Utilizziamo anche un connettore R7s: si tratta di un connettore pratico e testato in ambito industriale, che permette di collegare il dispositivo direttamente a un supporto in ceramica. L’installazione è semplice: basta posizionare il dispositivo nel supporto appropriato e fissarlo. Il collegamento rimane stabile, anche a causa delle vibrazioni e dell’espansione termica, quindi non c’è bisogno di preoccuparsi che il connettore si allenti nel tempo.
Cosa offre il dispositivo
Un bagno è sempre pieno di umidità. Ma quando lo specchio rimane caldo, tutta la condensa evapora. In questo modo, anche l’umidità presente sulle pareti diminuisce. Meno acqua statica significa meno rischio di formazione di muffa. Il dispositivo aiuta anche a deumidificare lo spazio, ma in modo intelligente: riscaldando le superfici, invece di cercare di riscaldare l’intera stanza.

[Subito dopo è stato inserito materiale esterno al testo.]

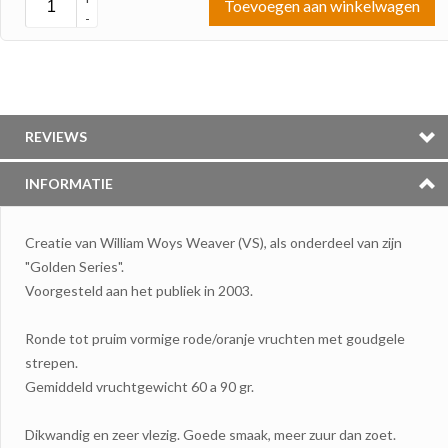
Toevoegen aan winkelwagen
-
REVIEWS
INFORMATIE
Creatie van William Woys Weaver (VS), als onderdeel van zijn
"Golden Series".
Voorgesteld aan het publiek in 2003.
Ronde tot pruim vormige rode/oranje vruchten met goudgele
strepen.
Gemiddeld vruchtgewicht 60 a 90 gr.
Dikwandig en zeer vlezig. Goede smaak, meer zuur dan zoet.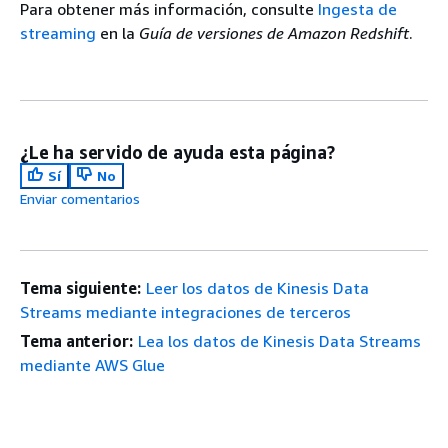
Para obtener más información, consulte
Ingesta de
streaming
en la
Guía de versiones de Amazon Redshift
.
¿Le ha servido de ayuda esta página?
Sí
No
Enviar comentarios
Tema siguiente:
Leer los datos de Kinesis Data
Streams mediante integraciones de terceros
Tema anterior:
Lea los datos de Kinesis Data Streams
mediante AWS Glue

Per gli ingegneri e gli installatori, si tratta di una soluzione compatta e robusta, simile a quella utilizzata in ambito industriale. Si ottiene così una elevata densità di calore in un volume ridotto, con un connettore semplice e un rivestimento in quarzo resistente alle sollecitazioni quotidiane.
L’abbiamo progettato per bilanciare potenza e controllo: fornisce esattamente quanta energia radiante necessaria per modificare le condizioni delle superfici, con prestazioni elettriche affidabili.